I don't know what to say about you thinking you're ugly, because I have never seen you. Maybe you are really not, I can't say. Now this might sound cruel, and I am sorry if it does, just my honest opinion. I have seen lots of fat girls who at first glanced looked ugly and have thought to myself "she would be really beautiful if she lost some of the fat covering her face" Now I don't think that to be mean, I just think in a lot of cases it is true.

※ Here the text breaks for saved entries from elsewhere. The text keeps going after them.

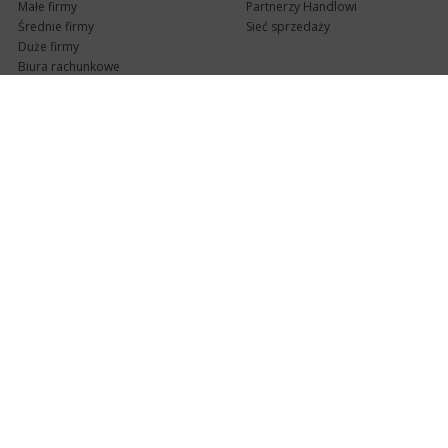
Małe firmy
Partnerzy Handlowi
Średnie firmy
Sieć sprzedaży
Duże firmy
Biura rachunkowe
Pomoc techniczna
Uaktualnienia
Pomoc zdalna
Abonament
e-Pomoc techniczna
Aktualne wersje
Forum użytkowników
Formularz kontaktowy
Punkty Serwisowe
teleKonsultant
InsERT Status
Dla Partnerów
Kanały informacyjne
Serwis dla Partnerów
RSS
Zostań Partnerem
newsletter email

You say you're stupid, but you feel smart? that makes no sense. I think you are probably really smart, you at least come across as smart to me from your writing. Sometimes people get beaten down so much by other people that they believe what the other people say. It's a fact of life, and what most people on this forum are going through IMO. I don't know what to tell you except to not listen to what others say.

I don't know what race you are, but race really is only skin deep. There is no genetic difference between blacks, whites, asians, whatever. Fuck people who stereotype, they are fucking idiots anyway. Not everyone stereotypes.

Maybe you are right about some people don't have talent. I think there is at least one thing every one is good at. I'm 24 and I have no talents that I have discovered yet but I try to keep hope that one day I will discover one. You're 15, so keep trying new things and maybe you will discover a talent.

Nobody's family is perfect. I've always considered my family to be alright simply because of the fact my parents never divorced. But I have a half brother in prison for robbing 3 banks, my sister is divorced and has a 17 y/o son who I am pretty sure is a neo-nazi or KKK one or the other, and me, I'm pretty sure I am going to end up killing myself and bringing shame to the whole lot of them...so nobody's family is perfect.

You did mention that you had friends, some friends are better then no friends. Even friends that suck. I've always had friends where I was the outcast so they gave me the shit for being the quiet weird fellow. I always hated it and said I would be better off without friends. Now I have no friends, and my shitty friends were better then no friends. I miss my shitty friends, I must say.

Also, you sound like you want to use suicide as revenge. I'm sure you there are many other reason, but revenge sounds like one of them. Suicide should never be used as revenge, never IMO. I hope that you would reconsider if revenge is one of your motives.

Um, I don't know if my little rant made you feel any better or worse, If anything I hope it didn't make you feel worse. I guess the point I am trying to make is there are plenty of people out there that know somewhat how you feel. Have you thought about joining a support group of some sort for losing weight? or talking to a therapist or school counselor about your thoughts of suicide or perception of yourself? I think either of those two things would help, it couldn't hurt to at least try.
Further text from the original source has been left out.